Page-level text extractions
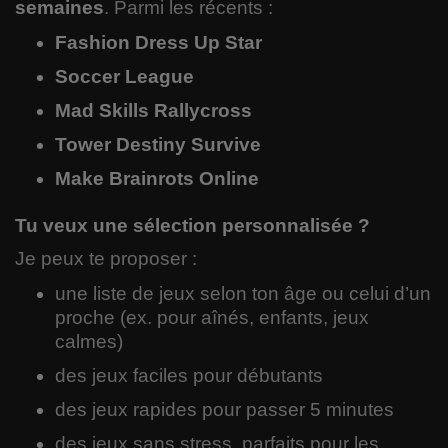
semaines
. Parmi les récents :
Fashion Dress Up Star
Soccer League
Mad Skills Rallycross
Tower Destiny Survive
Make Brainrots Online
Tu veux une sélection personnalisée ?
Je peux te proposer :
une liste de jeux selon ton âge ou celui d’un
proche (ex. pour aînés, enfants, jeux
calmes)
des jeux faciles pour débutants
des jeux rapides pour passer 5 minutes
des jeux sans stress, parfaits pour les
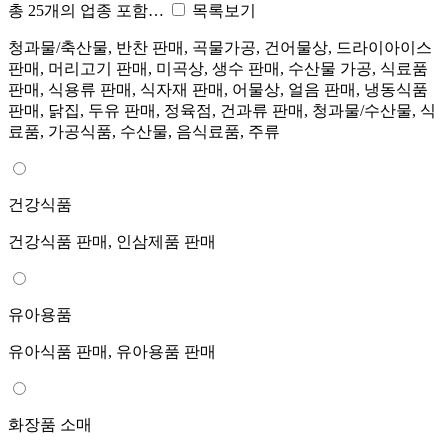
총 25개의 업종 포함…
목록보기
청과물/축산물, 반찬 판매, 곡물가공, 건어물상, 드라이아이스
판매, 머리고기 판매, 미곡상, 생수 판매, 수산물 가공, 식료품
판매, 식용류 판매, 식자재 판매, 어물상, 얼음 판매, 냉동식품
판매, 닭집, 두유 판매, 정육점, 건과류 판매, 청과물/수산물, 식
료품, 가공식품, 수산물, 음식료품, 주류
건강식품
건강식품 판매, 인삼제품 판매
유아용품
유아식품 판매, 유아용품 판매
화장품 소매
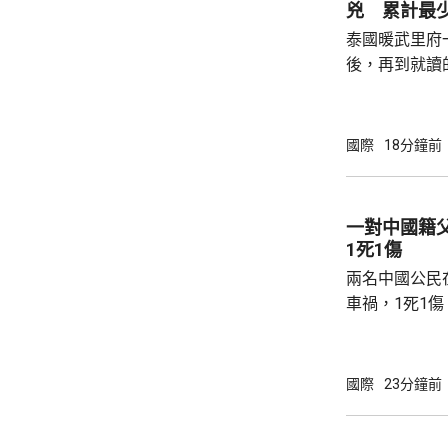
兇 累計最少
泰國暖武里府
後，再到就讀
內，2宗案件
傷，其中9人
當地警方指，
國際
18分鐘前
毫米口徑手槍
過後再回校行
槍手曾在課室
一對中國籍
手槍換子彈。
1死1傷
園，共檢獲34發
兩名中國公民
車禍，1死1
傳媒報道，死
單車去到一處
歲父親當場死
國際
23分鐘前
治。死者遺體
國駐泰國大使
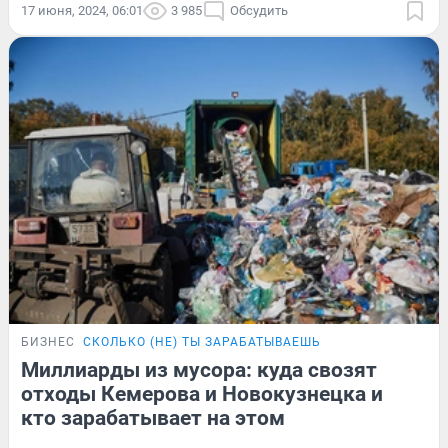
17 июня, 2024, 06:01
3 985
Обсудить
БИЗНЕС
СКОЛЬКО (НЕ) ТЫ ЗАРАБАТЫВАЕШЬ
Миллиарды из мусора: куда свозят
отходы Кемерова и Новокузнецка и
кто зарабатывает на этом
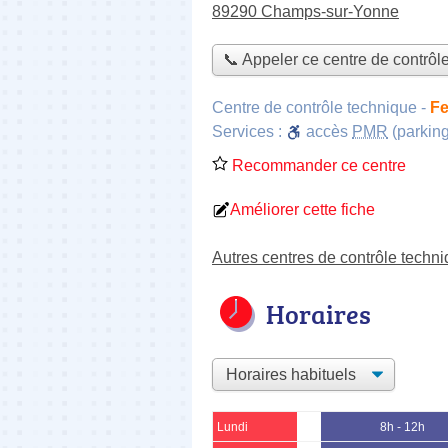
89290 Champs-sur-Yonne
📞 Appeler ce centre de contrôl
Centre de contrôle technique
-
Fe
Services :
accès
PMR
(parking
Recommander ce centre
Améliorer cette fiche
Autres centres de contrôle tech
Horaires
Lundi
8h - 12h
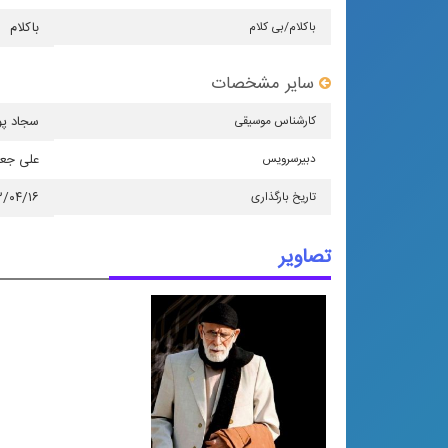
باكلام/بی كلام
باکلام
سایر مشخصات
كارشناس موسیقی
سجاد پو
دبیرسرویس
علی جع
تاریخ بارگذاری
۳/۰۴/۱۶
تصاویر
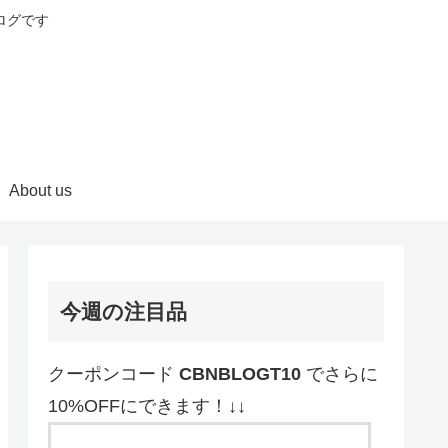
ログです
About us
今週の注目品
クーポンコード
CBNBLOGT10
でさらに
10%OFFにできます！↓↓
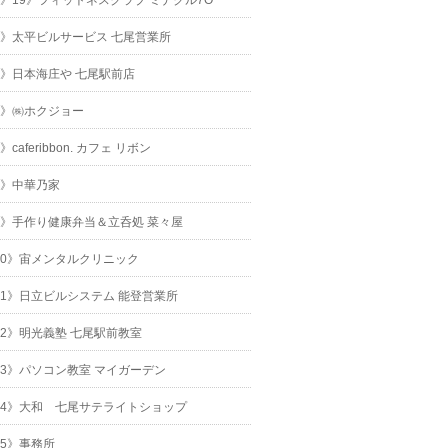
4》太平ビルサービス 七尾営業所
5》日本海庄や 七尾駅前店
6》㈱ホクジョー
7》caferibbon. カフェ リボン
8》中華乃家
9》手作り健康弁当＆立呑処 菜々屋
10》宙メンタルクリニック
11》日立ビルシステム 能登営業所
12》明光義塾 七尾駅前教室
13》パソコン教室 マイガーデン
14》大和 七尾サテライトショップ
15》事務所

Work instruction: If a line in the records above holds the string "contrôle", copy it out.

Answer area:
Centre de contrôle technique
Autres centres de contrôle tech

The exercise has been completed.